Here is the test for it:

$urls=array('http://www.example.org/','http://www.example.org:80/','example.org','ftp://user:pass@example.org/','http://example.org/?cat=5&test=joo','http://www.fi/?cat=5&test=joo','http://[::1]/','http://[2620:0:1cfe:face:b00c::3]/','http://[2620:0:1cfe:face:b00c::3]:80/','');
foreach ($urls as $a)
{
    echo $a."\n";
    $a=is_url($a);
    var_dump($a);
}

And that outputs:

"http://www.example.org/" bool(true)
"http://www.example.org:80/" bool(true)
"example.org" bool(false)
"ftp://user:pass@example.org/" bool(true)
"http://example.org/?cat=5&test=joo" bool(true)
"http://www.fi/?cat=5&test=joo" bool(true) 
"http://[::1]/" bool(true)
"http://[2620:0:1cfe:face:b00c::3]/" bool(true)
"http://[2620:0:1cfe:face:b00c::3]:80/" bool(true)
"" bool(false)

So what is the RFC compilicant and working regexp?

Yennefer
  • 5,704
  • 7
  • 31
  • 44
jmto
  • 291
  • 3
  • 7
  • +1 for a useful question, in my opinion you're acting correcty by asking a new question since it does differ in the other one (which is obviously for IPv4 only). You'll get more rep soon if you post more here at SO, and the low-rep barriers is part of what keeps the quality high here. ;-) – Lucero Jan 17 '11 at 12:41
  • 3
    You are looking for absolute URIs, aren’t you? Because even an empty string is a valid URI reference. – Gumbo Jan 17 '11 at 12:42
  • 1
    Your IPv6 example is not correct, it should be `http://[2620:0:1cfe:face:b00c::3]:80/` so parsers can differentiate between the hex delimiters and optional :80 port number. – mario Jan 17 '11 at 12:51
  • Ok, I'll comment here. Yes my mistake in IPv6 syntax. Those works, so really the problem is with example.org: beging valid one. All those urls breaks the editing in here, and I get some Oauth stuff there if I try to edit my post, so I'm not going to edit it. Oh that OAuth stuff is already there... – jmto Jan 17 '11 at 13:46
  • Well, Ok, looking RFC it seems that scheme is allowed to have dots in it.

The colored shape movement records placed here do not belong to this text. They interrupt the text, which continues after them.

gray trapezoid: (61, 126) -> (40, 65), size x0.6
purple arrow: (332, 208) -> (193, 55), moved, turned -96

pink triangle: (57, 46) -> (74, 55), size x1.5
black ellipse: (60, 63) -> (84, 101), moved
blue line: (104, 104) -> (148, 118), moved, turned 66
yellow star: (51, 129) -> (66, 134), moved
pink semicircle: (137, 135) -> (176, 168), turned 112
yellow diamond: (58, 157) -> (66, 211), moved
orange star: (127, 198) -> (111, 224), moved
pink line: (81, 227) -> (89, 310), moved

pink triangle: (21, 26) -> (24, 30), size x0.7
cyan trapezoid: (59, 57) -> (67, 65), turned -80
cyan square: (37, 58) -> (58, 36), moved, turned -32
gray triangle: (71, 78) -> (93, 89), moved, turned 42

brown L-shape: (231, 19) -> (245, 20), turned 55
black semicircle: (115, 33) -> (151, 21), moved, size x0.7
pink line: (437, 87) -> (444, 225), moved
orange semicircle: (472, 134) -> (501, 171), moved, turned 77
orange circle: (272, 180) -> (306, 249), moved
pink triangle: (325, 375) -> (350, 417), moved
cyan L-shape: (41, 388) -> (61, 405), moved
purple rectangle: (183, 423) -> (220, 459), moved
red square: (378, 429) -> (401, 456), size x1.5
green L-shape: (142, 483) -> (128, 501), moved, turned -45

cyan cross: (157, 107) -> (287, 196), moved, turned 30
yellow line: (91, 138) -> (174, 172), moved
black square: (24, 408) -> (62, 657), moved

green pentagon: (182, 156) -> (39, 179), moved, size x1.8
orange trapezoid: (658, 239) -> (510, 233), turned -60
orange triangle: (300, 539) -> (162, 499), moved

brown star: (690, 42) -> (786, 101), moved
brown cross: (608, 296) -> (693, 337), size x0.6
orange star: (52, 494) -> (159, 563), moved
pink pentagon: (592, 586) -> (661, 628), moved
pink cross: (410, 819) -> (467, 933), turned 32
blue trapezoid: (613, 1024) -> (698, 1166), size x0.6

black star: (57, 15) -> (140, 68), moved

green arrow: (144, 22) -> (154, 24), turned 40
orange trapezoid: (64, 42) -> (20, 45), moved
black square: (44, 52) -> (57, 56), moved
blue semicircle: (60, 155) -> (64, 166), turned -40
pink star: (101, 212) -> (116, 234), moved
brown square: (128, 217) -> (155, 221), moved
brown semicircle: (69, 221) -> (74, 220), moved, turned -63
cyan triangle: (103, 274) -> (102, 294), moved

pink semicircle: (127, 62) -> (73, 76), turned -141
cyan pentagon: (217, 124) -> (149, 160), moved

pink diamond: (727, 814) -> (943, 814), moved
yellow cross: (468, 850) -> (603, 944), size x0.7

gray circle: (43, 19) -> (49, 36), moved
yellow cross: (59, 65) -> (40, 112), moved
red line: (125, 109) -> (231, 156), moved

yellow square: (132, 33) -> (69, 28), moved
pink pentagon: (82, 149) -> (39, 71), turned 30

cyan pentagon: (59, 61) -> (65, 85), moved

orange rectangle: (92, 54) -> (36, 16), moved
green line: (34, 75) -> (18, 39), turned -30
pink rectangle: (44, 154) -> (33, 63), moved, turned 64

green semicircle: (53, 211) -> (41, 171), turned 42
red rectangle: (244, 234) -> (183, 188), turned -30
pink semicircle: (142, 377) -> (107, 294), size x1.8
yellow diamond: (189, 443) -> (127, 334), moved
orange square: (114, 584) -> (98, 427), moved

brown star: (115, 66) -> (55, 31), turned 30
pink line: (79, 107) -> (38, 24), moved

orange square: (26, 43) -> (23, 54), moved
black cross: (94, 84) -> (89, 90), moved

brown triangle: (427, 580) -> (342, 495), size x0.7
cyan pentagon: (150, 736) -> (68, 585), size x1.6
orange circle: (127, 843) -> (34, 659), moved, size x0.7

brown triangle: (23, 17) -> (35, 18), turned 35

So basicly "example.org:" is valid according to RFC. – jmto Jan 17 '11 at 14:28

4 Answers4

4

Well, if you look at it, the specification is broken down into "chunks". That's how I'd suggest building the regex so that it's easier to read, more maintainable and understandable. So, the parts of the regex are (Optional are italicized):

  1. Scheme
  2. Username/Password
  3. Domain Or IP Address
  4. Port
  5. Path
  6. Query
  7. Anchor

So, we need to build a regex sub-part for each.

  1. Scheme:

    $scheme = "[a-z][a-z0-9+.-]*";
    
  2. Username/Password:

    $username = "([^:@/](:[^:@/])?@)?";
    
  3. Domain or IP Address:

    Now, we need to build up the 3 possible hosts:

    1. Domain Name
    2. IPv4
    3. IPv6

    Domain Name:

    $segment = "([a-z][a-z0-9-]*?[a-z0-9])";
    $domain = "({$segment}\.)*{$segment}";
    

    IPv4:

    $segment = "([0|1][0-9]{2}|2([0-4][0-9]|5[0-5]))";
    $ipv4 = "({$segment}\.{$segment}\.{$segment}\.{$segment})";
    

    IPv6:

    $block = "([a-f0-9]{0,4})";
    $rawIpv6 = "({$block}:){2,8}";
    $ipv4sub = "(::ffff:{$ipv4})";
    $ipv6 = "([({$rawIpv6}|{$ipv4sub})])";
    

    Finally:

    $host = "($domain|$ipv4|$ipv6)";
    
  4. Port:

    $port = "(:[\d]{1,5})?";
    
  5. Path:

    $path = "([^?;\#]*)?";
    
  6. Query:

    $query = "(\?[^\#;]*)?";
    
  7. Anchor:

    $anchor = "(\#.*)?";
    

And the final regex:

$regex = "#^{$scheme}://{$username}{$host}{$port}(/{$path}{$query}{$anchor}|)$#i";

Note that the / is in the regex, and not the path part since path can be empty.

Also note that I have not tested this. It should work, but definitely it needs confirming that each part is correct (as for what to expect in the url).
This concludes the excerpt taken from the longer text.